As science and technology are developed rapidly, processing speed and capacity of the computer increase correspondingly. The information transmission or reception using the traditional cable is limited to lower bandwidth as compared to what optical fiber provides. In the advent of Information Age, traditional electrical communication has been largely replaced by fiber-optic communication which provides much higher bandwidth and much longer distance transmission. An optical communication system includes both electrical devices and optical devices, devices for converting electrical signal and optical signal back and forth, and devices for processing these signals. With the advances of optical communication technology and applications driven by the market demand on increasing bandwidth and decreasing package footprint, more intensive effort and progress have been seen in the development of electro-photonic integrated circuits on silicon-on-insulator (SOI) substrate for forming those communication devices.

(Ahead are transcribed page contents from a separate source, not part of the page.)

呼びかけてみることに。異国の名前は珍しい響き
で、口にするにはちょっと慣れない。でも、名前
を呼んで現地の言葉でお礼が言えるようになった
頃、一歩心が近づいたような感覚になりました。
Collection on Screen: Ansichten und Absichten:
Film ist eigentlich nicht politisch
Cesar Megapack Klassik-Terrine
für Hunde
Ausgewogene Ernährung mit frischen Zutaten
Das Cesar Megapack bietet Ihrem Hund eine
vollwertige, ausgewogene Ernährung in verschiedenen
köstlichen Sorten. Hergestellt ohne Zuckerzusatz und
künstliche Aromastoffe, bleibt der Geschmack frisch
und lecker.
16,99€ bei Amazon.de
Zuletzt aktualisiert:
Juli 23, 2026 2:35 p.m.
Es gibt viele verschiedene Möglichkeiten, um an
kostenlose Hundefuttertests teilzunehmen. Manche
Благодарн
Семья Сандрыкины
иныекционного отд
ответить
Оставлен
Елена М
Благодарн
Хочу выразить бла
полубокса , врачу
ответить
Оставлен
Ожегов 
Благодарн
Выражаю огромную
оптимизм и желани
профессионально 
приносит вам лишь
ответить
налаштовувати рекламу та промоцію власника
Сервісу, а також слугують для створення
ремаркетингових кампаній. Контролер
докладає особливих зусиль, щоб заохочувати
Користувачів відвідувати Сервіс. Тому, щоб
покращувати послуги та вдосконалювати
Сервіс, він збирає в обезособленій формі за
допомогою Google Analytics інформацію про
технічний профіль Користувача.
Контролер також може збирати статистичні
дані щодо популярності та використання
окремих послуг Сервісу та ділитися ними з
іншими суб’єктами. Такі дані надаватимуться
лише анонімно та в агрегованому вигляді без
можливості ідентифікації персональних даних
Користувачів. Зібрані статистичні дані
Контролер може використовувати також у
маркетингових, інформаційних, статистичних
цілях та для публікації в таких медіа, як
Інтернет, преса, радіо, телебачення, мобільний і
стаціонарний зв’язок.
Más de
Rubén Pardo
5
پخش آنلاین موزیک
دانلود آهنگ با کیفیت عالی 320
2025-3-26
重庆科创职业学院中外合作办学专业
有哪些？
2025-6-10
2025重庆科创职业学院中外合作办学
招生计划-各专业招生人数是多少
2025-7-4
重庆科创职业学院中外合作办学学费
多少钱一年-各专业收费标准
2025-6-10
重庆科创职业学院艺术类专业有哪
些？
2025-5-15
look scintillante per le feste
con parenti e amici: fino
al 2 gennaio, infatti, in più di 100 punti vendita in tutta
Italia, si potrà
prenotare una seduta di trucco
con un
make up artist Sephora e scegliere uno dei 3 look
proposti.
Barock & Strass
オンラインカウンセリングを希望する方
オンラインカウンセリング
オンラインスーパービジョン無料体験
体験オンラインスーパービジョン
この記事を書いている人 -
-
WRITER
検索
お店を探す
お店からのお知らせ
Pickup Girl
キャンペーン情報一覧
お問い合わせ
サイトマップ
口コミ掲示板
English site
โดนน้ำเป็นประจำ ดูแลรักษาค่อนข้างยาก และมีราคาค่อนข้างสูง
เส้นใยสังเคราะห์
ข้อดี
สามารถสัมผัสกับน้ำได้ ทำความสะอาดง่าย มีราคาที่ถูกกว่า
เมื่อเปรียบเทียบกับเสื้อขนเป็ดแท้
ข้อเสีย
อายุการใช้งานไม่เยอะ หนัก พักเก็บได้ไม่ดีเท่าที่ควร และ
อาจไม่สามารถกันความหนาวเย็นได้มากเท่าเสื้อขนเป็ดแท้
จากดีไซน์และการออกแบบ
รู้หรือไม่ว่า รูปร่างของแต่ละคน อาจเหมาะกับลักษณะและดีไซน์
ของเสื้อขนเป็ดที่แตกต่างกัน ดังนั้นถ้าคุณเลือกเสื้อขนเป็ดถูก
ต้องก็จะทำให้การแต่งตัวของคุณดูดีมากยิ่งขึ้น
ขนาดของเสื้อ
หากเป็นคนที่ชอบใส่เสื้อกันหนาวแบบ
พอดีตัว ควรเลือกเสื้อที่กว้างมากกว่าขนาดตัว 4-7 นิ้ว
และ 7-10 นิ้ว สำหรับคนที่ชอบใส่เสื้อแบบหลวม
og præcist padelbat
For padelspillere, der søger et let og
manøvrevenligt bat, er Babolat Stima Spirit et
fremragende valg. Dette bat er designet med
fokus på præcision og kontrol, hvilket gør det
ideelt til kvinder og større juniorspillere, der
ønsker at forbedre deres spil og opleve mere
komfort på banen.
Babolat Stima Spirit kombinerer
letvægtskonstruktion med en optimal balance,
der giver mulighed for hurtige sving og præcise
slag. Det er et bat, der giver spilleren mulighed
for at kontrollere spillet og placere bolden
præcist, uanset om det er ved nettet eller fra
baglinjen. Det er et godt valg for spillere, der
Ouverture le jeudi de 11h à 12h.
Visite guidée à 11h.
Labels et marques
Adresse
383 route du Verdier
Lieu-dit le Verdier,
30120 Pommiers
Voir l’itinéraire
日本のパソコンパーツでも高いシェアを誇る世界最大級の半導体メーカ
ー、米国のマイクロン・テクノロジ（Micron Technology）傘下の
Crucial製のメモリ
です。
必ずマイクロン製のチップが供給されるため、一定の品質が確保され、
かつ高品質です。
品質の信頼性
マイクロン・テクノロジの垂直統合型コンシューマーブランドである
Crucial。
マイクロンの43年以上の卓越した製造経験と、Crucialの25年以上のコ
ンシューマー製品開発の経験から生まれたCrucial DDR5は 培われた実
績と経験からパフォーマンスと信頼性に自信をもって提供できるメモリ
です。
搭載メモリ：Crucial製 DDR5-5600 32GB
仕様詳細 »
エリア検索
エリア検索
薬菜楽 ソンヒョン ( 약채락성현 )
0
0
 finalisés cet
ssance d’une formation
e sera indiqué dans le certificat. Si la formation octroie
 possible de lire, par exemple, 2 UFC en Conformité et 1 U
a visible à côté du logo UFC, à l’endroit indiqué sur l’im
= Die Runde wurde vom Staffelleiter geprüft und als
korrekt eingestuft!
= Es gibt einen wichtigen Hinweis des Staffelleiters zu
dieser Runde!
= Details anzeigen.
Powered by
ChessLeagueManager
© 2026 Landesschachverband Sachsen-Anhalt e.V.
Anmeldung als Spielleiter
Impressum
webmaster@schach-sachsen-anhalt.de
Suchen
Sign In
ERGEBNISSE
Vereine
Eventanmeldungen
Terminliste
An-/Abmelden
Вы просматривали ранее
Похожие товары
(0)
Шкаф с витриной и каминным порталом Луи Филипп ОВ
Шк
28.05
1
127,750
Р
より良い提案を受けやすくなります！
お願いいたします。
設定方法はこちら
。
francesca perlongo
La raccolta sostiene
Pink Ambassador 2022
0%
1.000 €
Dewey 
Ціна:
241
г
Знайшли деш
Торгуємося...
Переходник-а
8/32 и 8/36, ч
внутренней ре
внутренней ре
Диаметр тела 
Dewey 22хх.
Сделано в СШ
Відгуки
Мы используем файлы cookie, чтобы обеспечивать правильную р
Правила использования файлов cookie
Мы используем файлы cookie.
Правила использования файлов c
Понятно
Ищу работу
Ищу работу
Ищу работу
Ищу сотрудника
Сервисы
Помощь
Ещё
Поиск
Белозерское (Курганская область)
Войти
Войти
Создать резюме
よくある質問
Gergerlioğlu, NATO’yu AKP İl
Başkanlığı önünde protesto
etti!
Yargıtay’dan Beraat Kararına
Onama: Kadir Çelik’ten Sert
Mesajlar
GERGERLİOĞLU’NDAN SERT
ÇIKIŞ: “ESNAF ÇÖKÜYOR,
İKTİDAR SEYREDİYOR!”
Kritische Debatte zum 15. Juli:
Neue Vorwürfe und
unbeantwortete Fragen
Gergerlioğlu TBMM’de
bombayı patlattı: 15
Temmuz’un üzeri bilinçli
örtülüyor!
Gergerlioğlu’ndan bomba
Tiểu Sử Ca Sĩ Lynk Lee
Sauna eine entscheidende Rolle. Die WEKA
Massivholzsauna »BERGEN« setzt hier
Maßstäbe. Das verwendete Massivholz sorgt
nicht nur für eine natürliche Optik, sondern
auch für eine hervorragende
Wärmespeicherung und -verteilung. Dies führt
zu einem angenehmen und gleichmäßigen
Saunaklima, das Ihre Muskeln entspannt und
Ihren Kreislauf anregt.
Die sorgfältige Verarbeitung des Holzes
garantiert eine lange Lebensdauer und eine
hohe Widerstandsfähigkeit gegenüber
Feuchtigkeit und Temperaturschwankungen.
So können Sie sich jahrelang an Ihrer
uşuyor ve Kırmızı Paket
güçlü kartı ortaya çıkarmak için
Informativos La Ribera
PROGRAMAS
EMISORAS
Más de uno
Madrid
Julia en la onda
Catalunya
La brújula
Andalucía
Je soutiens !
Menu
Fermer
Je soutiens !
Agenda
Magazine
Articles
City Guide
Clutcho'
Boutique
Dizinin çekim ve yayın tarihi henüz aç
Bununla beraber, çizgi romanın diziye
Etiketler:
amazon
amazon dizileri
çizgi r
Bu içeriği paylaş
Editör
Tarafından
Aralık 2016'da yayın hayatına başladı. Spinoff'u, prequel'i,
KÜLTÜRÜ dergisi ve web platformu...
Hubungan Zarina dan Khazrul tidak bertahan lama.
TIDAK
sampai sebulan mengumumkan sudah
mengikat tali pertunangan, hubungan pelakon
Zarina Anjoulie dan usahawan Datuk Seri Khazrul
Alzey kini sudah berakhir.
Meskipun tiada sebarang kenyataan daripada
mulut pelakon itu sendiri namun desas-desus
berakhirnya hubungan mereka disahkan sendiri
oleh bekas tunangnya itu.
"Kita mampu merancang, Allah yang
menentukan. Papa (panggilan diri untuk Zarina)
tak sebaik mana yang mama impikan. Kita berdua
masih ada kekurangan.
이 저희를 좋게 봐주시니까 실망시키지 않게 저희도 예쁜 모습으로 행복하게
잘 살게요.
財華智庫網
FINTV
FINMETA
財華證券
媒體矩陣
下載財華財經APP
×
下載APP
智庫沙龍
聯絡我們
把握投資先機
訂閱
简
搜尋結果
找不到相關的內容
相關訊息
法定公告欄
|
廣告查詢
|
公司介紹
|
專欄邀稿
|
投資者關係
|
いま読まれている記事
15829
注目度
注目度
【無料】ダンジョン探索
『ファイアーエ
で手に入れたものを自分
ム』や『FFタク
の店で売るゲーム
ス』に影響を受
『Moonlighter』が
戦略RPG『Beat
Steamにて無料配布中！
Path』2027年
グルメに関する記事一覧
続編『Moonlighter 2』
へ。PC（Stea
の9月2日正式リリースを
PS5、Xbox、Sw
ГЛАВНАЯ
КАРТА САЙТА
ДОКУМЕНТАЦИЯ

For example, SOI-based silicon photonics device containing Si waveguide can monolithically be integrated with optically active devices such as electro-optic modulators and Ge photo-detectors (PD). Due to high refractive index contrast of Si vs. SiO2, it enables manufacturing of densely integrated electronic-photonic components at low costs and high volumes. Another advantage lies in good thermal conductivity of Si, which makes it suitable to fabricate thermally tunable photonic devices. However, for improving the performance with high tolerance on environmental temperature, susceptible to higher optical power, high optical transparency, lower propagation loss, less dispersion, and less sensitivity to waveguide shape, different material such as Si3N4 is introduced into Si-based SOI photonics platform to enjoy both advantages to Si and Si3N4 waveguide. It is desirable to have improved technique to integrate both active and passive optical functionalities in a same photonics chip. The hybrid waveguide which is made on aSi3N4-on-SOI platform is a good candidate to design and fabricate good performance of both passive and active optical devices.